Will Mayor Stanton do double flip on Phoenix food tax?

I can just imagine how Phoenix Mayor Greg Stanton must be feeling this week.

Jubilant, right?

Here’s a politician who ran for office on a pledge to repeal the city’s 2 percent food tax by … well, now. Alas, Stanton announced a month ago that the heavy mantle of leadership which falls upon his shoulders requires that he renege on his oft-repeated promise to voters.

“Phoenix would have to eliminate more than 100 police officers, plus shutter half the city’s after-school programs,” Stanton wrote, in a March op-ed piece explaining his flip. “We’d have to close five rec centers, slash the schedule for the Burton Barr Library and cut $550,000 from domestic-violence and child-advocacy programs.”

Or, as it turns out, perhaps not.

Thanks to Councilman Michael Nowakowski, the Phoenix City Council is poised to vote next week to cut the tax in half in January. This, without cutting so much as a single police officer, a single firefighter or a single city service that residents enjoy.

So, you can imagine Stanton’s reaction.

“He’s kind of pissed off, yeah,” Nowakowski acknowledged.

That’s an understatement. City hall is sizzling over the temper tantrum thrown by Stanton on Friday, when he learned that City Manager David Cavazos is preparing a budget that halves the food tax at the request of Nowakowski and Councilwoman Thelda Williams.

Multiple sources have told me the mayor pitched a fit.

“He was very, very upset that the city manager didn’t come to him, get it preapproved, that council members didn’t go through him,” Williams said. ”I’m trying to find a negotiated peace with members of the council. To me, it is over the sales tax. It has had a very mixed review at public hearings. Half the people say keep it, the other half say you’ve got to get rid of it now.”

The council approved the five-year tax in 2010 with no public input, when Phoenix faced a $270 million shortfall. In his zeal to get elected in 2011, Stanton not only promised to repeal the tax by April 2013 but just before Election Day, he announced that he already would have voted to ax the tax had he been on the council.

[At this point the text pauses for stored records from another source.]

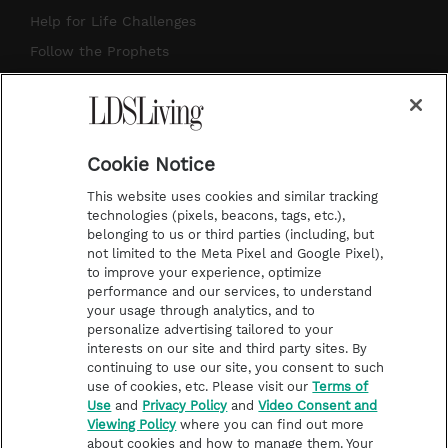
g
b
r
o
Help for Life Challenges
r
e
e
o
Follow the Prophets
a
s
k
Temple Worship
m
t
Podcasts
Cookie Notice
About Us
This website uses cookies and similar tracking
Contact Us
technologies (pixels, beacons, tags, etc.),
belonging to us or third parties (including, but
Submission Guidelines
not limited to the Meta Pixel and Google Pixel),
Share a Story Idea
to improve your experience, optimize
performance and our services, to understand
Terms of Use
your usage through analytics, and to
personalize advertising tailored to your
Privacy Policy
interests on our site and third party sites. By
Do Not Sell My
continuing to use our site, you consent to such
Information
use of cookies, etc. Please visit our
Terms of
Use
and
Privacy Policy
and
Video Consent and
Video Consent Viewing
Viewing Policy
where you can find out more
Policy
about cookies and how to manage them. Your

Two years later, the city is far better financial shape yet Stanton has backed out of his pledge. To end the tax early, he says, would be to invite civic chaos – and, I’d imagine, no small amount of grief from city employee unions.

Because Stanton was the swing vote, it appeared that Phoenix residents would continue to be taxed 2 percent in order to eat.

But on Thursday, Nowakowski, who has supported the tax, was talking with Williams and Councilman Sal DiCiccio, a staunch opponent of the tax, after the three attended a Soroptomist awards luncheon. As they talked in the parking lot of the Phoenix Country Club, Nowakowski says he broached the idea of cutting the tax in half in January en route to its expiration in March 2015.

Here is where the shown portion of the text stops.